Please reply with one number only: how many lines in the entries below contain the string "elements".

▸ Document understanding data:
____

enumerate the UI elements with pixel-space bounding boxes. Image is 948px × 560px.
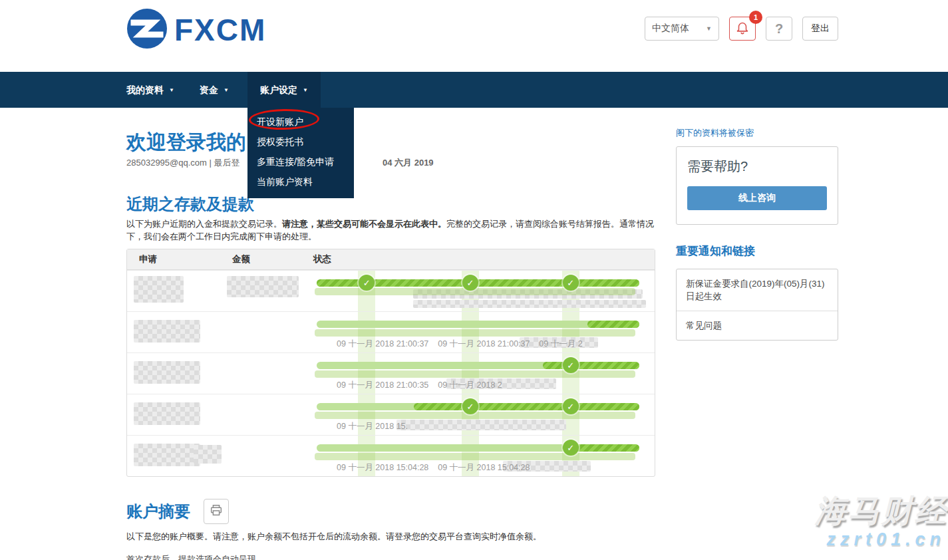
summary-section-desc: 以下是您的账户概要。请注意，账户余额不包括开仓后的流动余额。请登录您的交易平台查…	[126, 530, 605, 543]
table-row: 09 十一月 2018 15:04:28 09 十一月 2018 15:04:2…	[127, 435, 655, 476]
notification-badge: 1	[749, 11, 762, 24]
page-title: 欢迎登录我的	[126, 129, 246, 156]
chevron-down-icon: ▼	[224, 87, 229, 93]
check-icon: ✓	[563, 398, 579, 414]
nav-my-profile[interactable]: 我的资料▼	[126, 72, 174, 108]
last-login-date: 04 六月 2019	[383, 157, 434, 169]
table-header: 申请 金额 状态	[127, 249, 655, 270]
table-row: 09 十一月 2018 15. ✓✓	[127, 394, 655, 435]
check-icon: ✓	[563, 357, 579, 373]
redacted-application	[134, 276, 184, 303]
redacted-amount	[194, 445, 222, 464]
fxcm-logo-text: FXCM	[174, 15, 266, 45]
status-bar-blur	[315, 329, 635, 337]
status-timestamps: 09 十一月 2018 15.	[337, 421, 408, 432]
language-selector-value: 中文简体	[652, 23, 689, 35]
status-bar-blur	[315, 370, 635, 378]
nav-account-settings[interactable]: 账户设定▼	[247, 72, 321, 108]
fxcm-logo[interactable]: FXCM	[126, 8, 266, 52]
main-nav: 我的资料▼ 资金▼ 账户设定▼	[0, 72, 948, 108]
fxcm-logo-icon	[126, 8, 168, 52]
live-chat-button[interactable]: 线上咨询	[687, 186, 827, 210]
help-box: 需要帮助? 线上咨询	[676, 146, 838, 225]
deposits-section-desc: 以下为账户近期的入金和提款交易记录。请注意，某些交易可能不会显示在此表中。完整的…	[126, 217, 659, 243]
redacted-status-label	[413, 300, 646, 308]
table-row: 09 十一月 2018 21:00:35 09 十一月 2018 2 ✓	[127, 352, 655, 394]
check-icon: ✓	[359, 275, 375, 291]
status-timestamps: 09 十一月 2018 21:00:35 09 十一月 2018 2	[337, 380, 502, 391]
chevron-down-icon: ▼	[303, 87, 308, 93]
help-box-title: 需要帮助?	[687, 158, 827, 176]
summary-section-title: 账户摘要	[126, 501, 190, 522]
chevron-down-icon: ▼	[169, 87, 174, 93]
redacted-application	[134, 402, 200, 425]
transactions-table: 申请 金额 状态 ✓✓✓ 09 十一月 2018 21:00:37 09 十一月…	[126, 249, 655, 477]
watermark-url: zzrt01.cn	[748, 529, 948, 550]
print-button[interactable]	[204, 499, 229, 524]
printer-icon	[209, 503, 224, 520]
help-button[interactable]: ?	[766, 17, 792, 41]
logout-button[interactable]: 登出	[802, 17, 838, 41]
check-icon: ✓	[563, 275, 579, 291]
deposits-section-title: 近期之存款及提款	[126, 194, 254, 215]
watermark: 海马财经 zzrt01.cn	[748, 493, 948, 550]
table-row: ✓✓✓	[127, 270, 655, 311]
account-settings-menu: 开设新账户 授权委托书 多重连接/豁免申请 当前账户资料	[247, 108, 354, 198]
notices-title: 重要通知和链接	[676, 243, 755, 259]
redacted-amount	[227, 276, 299, 297]
redacted-application	[134, 361, 200, 384]
redacted-application	[134, 444, 200, 466]
redacted-timestamp	[396, 420, 566, 430]
site-header: FXCM 中文简体 ▼ 1 ? 登出	[0, 0, 948, 72]
clipped-bottom-text: 首次存款后，提款选项会自动呈现	[126, 553, 256, 560]
privacy-note: 阁下的资料将被保密	[676, 127, 754, 139]
notice-link-faq[interactable]: 常见问题	[677, 311, 838, 340]
check-icon: ✓	[563, 440, 579, 456]
menu-item-current-account-info[interactable]: 当前账户资料	[247, 172, 354, 192]
chevron-down-icon: ▼	[706, 25, 712, 32]
language-selector[interactable]: 中文简体 ▼	[645, 17, 719, 41]
user-email-line: 285032995@qq.com | 最后登	[126, 157, 240, 169]
status-progress-bar	[317, 444, 639, 452]
redacted-application	[134, 320, 200, 343]
status-timestamps: 09 十一月 2018 15:04:28 09 十一月 2018 15:04:2…	[337, 462, 530, 474]
watermark-brand: 海马财经	[748, 493, 948, 528]
notifications-button[interactable]: 1	[729, 17, 756, 41]
nav-funds[interactable]: 资金▼	[200, 72, 229, 108]
column-header-status: 状态	[307, 253, 655, 265]
menu-item-multi-connect-waiver[interactable]: 多重连接/豁免申请	[247, 152, 354, 172]
bell-icon	[735, 20, 750, 37]
menu-item-open-new-account[interactable]: 开设新账户	[247, 112, 354, 132]
check-icon: ✓	[462, 275, 478, 291]
table-row: 09 十一月 2018 21:00:37 09 十一月 2018 21:00:3…	[127, 311, 655, 352]
status-progress-bar	[317, 362, 639, 369]
page: FXCM 中文简体 ▼ 1 ? 登出 我的资料▼	[0, 0, 948, 560]
check-icon: ✓	[462, 398, 478, 414]
column-header-amount: 金额	[220, 253, 307, 265]
menu-item-power-of-attorney[interactable]: 授权委托书	[247, 132, 354, 152]
status-progress-bar	[317, 321, 639, 328]
notice-link-margin-requirements[interactable]: 新保证金要求自(2019)年(05)月(31)日起生效	[677, 269, 838, 311]
column-header-application: 申请	[127, 253, 220, 265]
notices-box: 新保证金要求自(2019)年(05)月(31)日起生效 常见问题	[676, 269, 838, 341]
status-bar-blur	[315, 453, 635, 460]
status-timestamps: 09 十一月 2018 21:00:37 09 十一月 2018 21:00:3…	[337, 339, 583, 350]
header-controls: 中文简体 ▼ 1 ? 登出	[645, 17, 838, 41]
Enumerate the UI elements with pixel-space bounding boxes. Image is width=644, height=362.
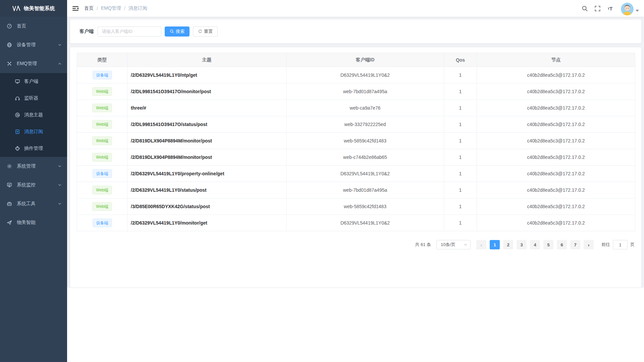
sidebar: 物美智能系统 首页设备管理EMQ管理客户端监听器消息主题消息订阅插件管理系统管理… xyxy=(0,0,67,362)
cell-topic: /2/D6329VL54419L1Y0/monitor/get xyxy=(127,215,286,231)
sidebar-item-物美智能[interactable]: 物美智能 xyxy=(0,213,67,232)
cell-client-id: web-5859c42fd1483 xyxy=(286,198,444,215)
cell-client-id: web-5859c42fd1483 xyxy=(286,133,444,149)
page-button-6[interactable]: 6 xyxy=(557,240,567,249)
sidebar-item-监听器[interactable]: 监听器 xyxy=(0,90,67,107)
breadcrumb-item-EMQ管理: EMQ管理 xyxy=(101,5,121,11)
workspace: 客户端 搜索 重置 类型主题客户端IDQos节点设备端/2/D6329VL544… xyxy=(67,17,644,362)
sidebar-item-EMQ管理[interactable]: EMQ管理 xyxy=(0,54,67,73)
sidebar-item-label: 消息订阅 xyxy=(24,129,62,135)
logo-icon xyxy=(12,6,21,11)
search-field-label: 客户端 xyxy=(79,28,94,35)
goto-page-input[interactable] xyxy=(613,240,628,249)
sidebar-item-label: 首页 xyxy=(17,23,62,29)
emq-icon xyxy=(7,61,12,66)
cell-topic: /2/D6329VL54419L1Y0/property-online/get xyxy=(127,166,286,182)
page-button-3[interactable]: 3 xyxy=(517,240,527,249)
column-header-主题: 主题 xyxy=(127,53,286,67)
type-tag: Web端 xyxy=(92,136,112,145)
search-icon[interactable] xyxy=(581,4,589,12)
dashboard-icon xyxy=(7,23,12,29)
table-row: 设备端/2/D6329VL54419L1Y0/ntp/getD6329VL544… xyxy=(77,67,635,83)
page-button-2[interactable]: 2 xyxy=(503,240,513,249)
search-button[interactable]: 搜索 xyxy=(165,26,190,37)
cell-node: c40b2d8ea5c3@172.17.0.2 xyxy=(477,83,635,100)
cell-qos: 1 xyxy=(444,182,477,198)
cell-client-id: web-3327922225ed xyxy=(286,116,444,133)
font-size-icon[interactable]: тT xyxy=(606,4,614,12)
tools-icon xyxy=(7,201,12,206)
sidebar-item-系统管理[interactable]: 系统管理 xyxy=(0,157,67,176)
table-card: 类型主题客户端IDQos节点设备端/2/D6329VL54419L1Y0/ntp… xyxy=(70,47,642,288)
next-page-button[interactable]: › xyxy=(584,240,594,249)
table-row: Web端/2/D819DLX904P8894M/monitor/postweb-… xyxy=(77,149,635,166)
prev-page-button: ‹ xyxy=(476,240,486,249)
cell-topic: /2/D819DLX904P8894M/monitor/post xyxy=(127,133,286,149)
page-button-7[interactable]: 7 xyxy=(570,240,580,249)
top-navbar: 首页/EMQ管理/消息订阅 тT xyxy=(67,0,644,17)
cell-client-id: D6329VL54419L1Y0&2 xyxy=(286,166,444,182)
sidebar-item-系统监控[interactable]: 系统监控 xyxy=(0,176,67,194)
sidebar-item-首页[interactable]: 首页 xyxy=(0,17,67,36)
cell-client-id: web-ca9a7e76 xyxy=(286,100,444,116)
type-tag: 设备端 xyxy=(93,169,112,178)
cell-type: Web端 xyxy=(77,198,127,215)
page-size-select[interactable]: 10条/页 xyxy=(436,240,471,249)
cell-node: c40b2d8ea5c3@172.17.0.2 xyxy=(477,198,635,215)
listener-icon xyxy=(15,96,20,101)
sidebar-item-设备管理[interactable]: 设备管理 xyxy=(0,36,67,54)
cell-topic: /2/DL9981541O39417O/status/post xyxy=(127,116,286,133)
cell-type: Web端 xyxy=(77,83,127,100)
cell-node: c40b2d8ea5c3@172.17.0.2 xyxy=(477,133,635,149)
user-menu-caret-icon[interactable] xyxy=(636,10,639,12)
sidebar-collapse-icon[interactable] xyxy=(72,5,79,12)
page-button-1[interactable]: 1 xyxy=(490,240,500,249)
sidebar-item-消息订阅[interactable]: 消息订阅 xyxy=(0,123,67,140)
sidebar-item-消息主题[interactable]: 消息主题 xyxy=(0,107,67,123)
page-button-5[interactable]: 5 xyxy=(543,240,553,249)
sidebar-item-label: 物美智能 xyxy=(17,220,62,226)
type-tag: Web端 xyxy=(92,104,112,112)
fullscreen-icon[interactable] xyxy=(593,4,601,12)
cell-type: 设备端 xyxy=(77,215,127,231)
type-tag: Web端 xyxy=(92,202,112,211)
sidebar-item-系统工具[interactable]: 系统工具 xyxy=(0,194,67,213)
cell-type: 设备端 xyxy=(77,166,127,182)
cell-client-id: web-7bd01d87a495a xyxy=(286,83,444,100)
pager: ‹1234567› xyxy=(475,240,595,249)
avatar[interactable] xyxy=(621,3,634,15)
cell-qos: 1 xyxy=(444,100,477,116)
client-id-input[interactable] xyxy=(98,26,161,37)
page-button-4[interactable]: 4 xyxy=(530,240,540,249)
breadcrumb-item-首页[interactable]: 首页 xyxy=(84,5,94,11)
cell-qos: 1 xyxy=(444,67,477,83)
table-row: Web端/2/DL9981541O39417O/monitor/postweb-… xyxy=(77,83,635,100)
page-size-value: 10条/页 xyxy=(441,242,464,248)
sidebar-item-插件管理[interactable]: 插件管理 xyxy=(0,140,67,157)
app-root: 物美智能系统 首页设备管理EMQ管理客户端监听器消息主题消息订阅插件管理系统管理… xyxy=(0,0,644,362)
sidebar-item-label: 系统监控 xyxy=(17,182,58,188)
table-row: Web端/2/D819DLX904P8894M/monitor/postweb-… xyxy=(77,133,635,149)
column-header-客户端ID: 客户端ID xyxy=(286,53,444,67)
logo[interactable]: 物美智能系统 xyxy=(0,0,67,17)
search-card: 客户端 搜索 重置 xyxy=(70,19,642,44)
table-row: Web端/3/D85E00R65DYXK42G/status/postweb-5… xyxy=(77,198,635,215)
cell-client-id: web-7bd01d87a495a xyxy=(286,182,444,198)
table-row: Web端/2/DL9981541O39417O/status/postweb-3… xyxy=(77,116,635,133)
subscriptions-table: 类型主题客户端IDQos节点设备端/2/D6329VL54419L1Y0/ntp… xyxy=(77,53,635,231)
table-row: 设备端/2/D6329VL54419L1Y0/property-online/g… xyxy=(77,166,635,182)
cell-client-id: web-c744b2e86ab65 xyxy=(286,149,444,166)
pagination: 共 61 条 10条/页 ‹1234567› 前往 页 xyxy=(77,240,635,249)
sidebar-menu: 首页设备管理EMQ管理客户端监听器消息主题消息订阅插件管理系统管理系统监控系统工… xyxy=(0,17,67,232)
sidebar-item-客户端[interactable]: 客户端 xyxy=(0,73,67,90)
cell-type: Web端 xyxy=(77,100,127,116)
reset-button[interactable]: 重置 xyxy=(193,26,218,37)
cell-node: c40b2d8ea5c3@172.17.0.2 xyxy=(477,166,635,182)
cell-type: Web端 xyxy=(77,116,127,133)
type-tag: 设备端 xyxy=(93,71,112,79)
cell-qos: 1 xyxy=(444,166,477,182)
sidebar-item-label: 监听器 xyxy=(24,95,62,101)
chevron-down-icon xyxy=(58,43,62,47)
breadcrumb-separator: / xyxy=(97,6,98,11)
subscribe-icon xyxy=(15,129,20,134)
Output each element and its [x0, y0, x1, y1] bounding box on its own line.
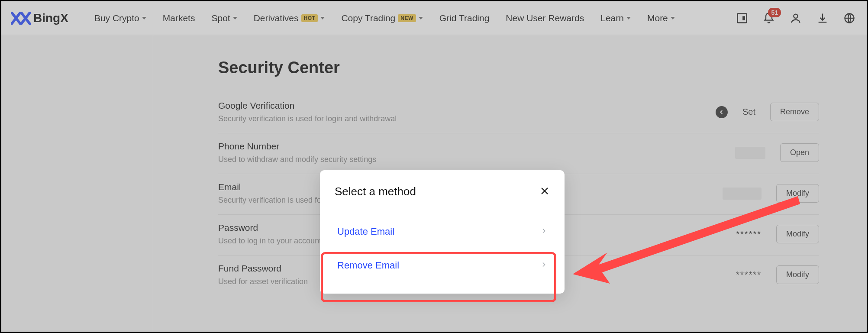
close-icon[interactable]	[539, 186, 550, 198]
option-label: Remove Email	[337, 260, 399, 271]
option-label: Update Email	[337, 226, 394, 237]
option-remove-email[interactable]: Remove Email	[335, 249, 550, 282]
chevron-right-icon	[540, 227, 547, 236]
select-method-modal: Select a method Update Email Remove Emai…	[320, 170, 565, 294]
modal-title: Select a method	[335, 185, 416, 198]
option-update-email[interactable]: Update Email	[335, 215, 550, 249]
chevron-right-icon	[540, 261, 547, 270]
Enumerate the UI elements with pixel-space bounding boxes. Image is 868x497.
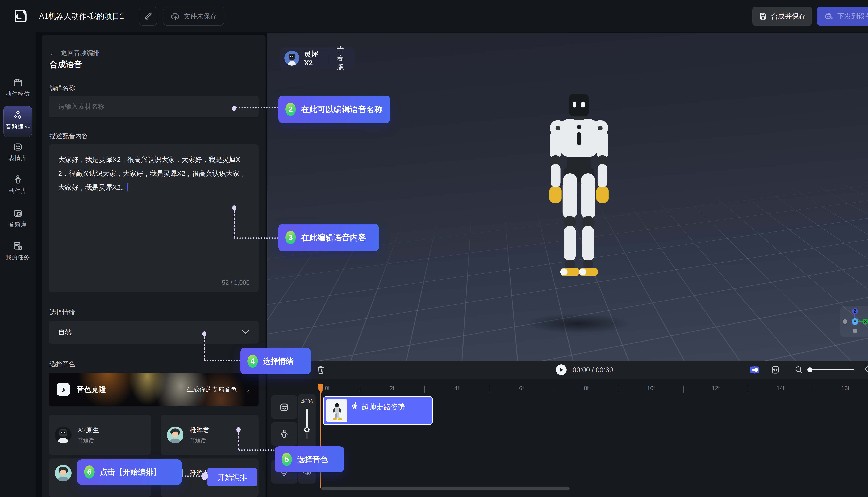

____

▸ Your response:
3